Taylor, Hingorani, Grad Students Co-Author Paper on Protein Function

Erika Taylor, assistant professor of chemistry, assistant professor of environmental studies; Manju Hingorani, professor of molecular biology and biochemistry; molecular biology and biochemistry graduate student Shreya Sawant and chemistry graduate student Daniel Czyzyk co-authored “E. coli Heptosyltransferase I: Exploration of Protein Function and Dynamics” published in Biochemistry, 52, 5158–5160 in 2013. They presented the paper at the 23rd Enzyme Mechanisms Conference held in Coronado Bay, Calif. in January 2013 and at the 57th Biophysical Society Conference held in Philadelphia, Pa. in February 2013.
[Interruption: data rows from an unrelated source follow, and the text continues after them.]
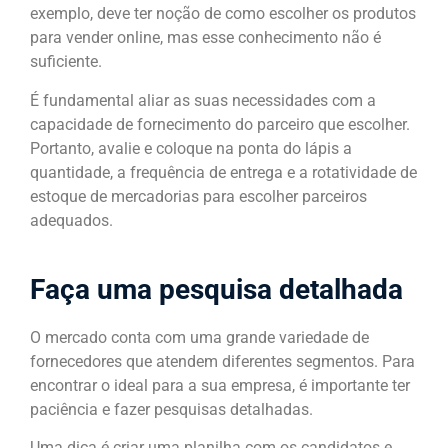
exemplo, deve ter noção de como escolher os produtos
para vender online, mas esse conhecimento não é
suficiente.
É fundamental aliar as suas necessidades com a
capacidade de fornecimento do parceiro que escolher.
Portanto, avalie e coloque na ponta do lápis a
quantidade, a frequência de entrega e a rotatividade de
estoque de mercadorias para escolher parceiros
adequados.
Faça uma pesquisa detalhada
O mercado conta com uma grande variedade de
fornecedores que atendem diferentes segmentos. Para
encontrar o ideal para a sua empresa, é importante ter
paciência e fazer pesquisas detalhadas.
Uma dica é criar uma planilha com os candidatos e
Willis’s Poetry Published in Several Journals, Anthologies

Elizabeth Willis

Elizabeth Willis

Elizabeth Willis, professor of English, authored several poems recently:

  • “Alive” is forthcoming in American Reader in 2014.
  • “Ephemeral Stream” was posted on Poem-A-Day, Academy of American Poets online on Jan. 2, 2014.
  • “Survey” was published in A Public Space No. 17 in 2013.
  • “The Witch” is included in the forthcoming 100 Poems Your Teachers Don’t Want You to Read anthology to be published by Penguin Putnam in 2015.
  • “Watertown Is Ninety-Nine Percent Land” is included in the forthcoming Collected in One Fund Boston Benefit anthology to be published by Granary Books in 2014.
  • “Oil and Water” included in the Oh Sandy!: A Remembrance anthology was published by Brooklyn Rail in 2014.
  • “The Witch“ was included in the Norton Anthology of Postmodern Poetry anthology published by Norton in 2013.
  • “R. D. / H. D.” appeared in Far From the Centers of Ambition published by Lenoir-Rhyne University in 2013.
  • “Bright Ellipses: The Botanic Garden, Meteoric Flowers, and Leaves of Grass” is forthcoming in Active Romanticism to be published by the University of Alabama Press in 2014.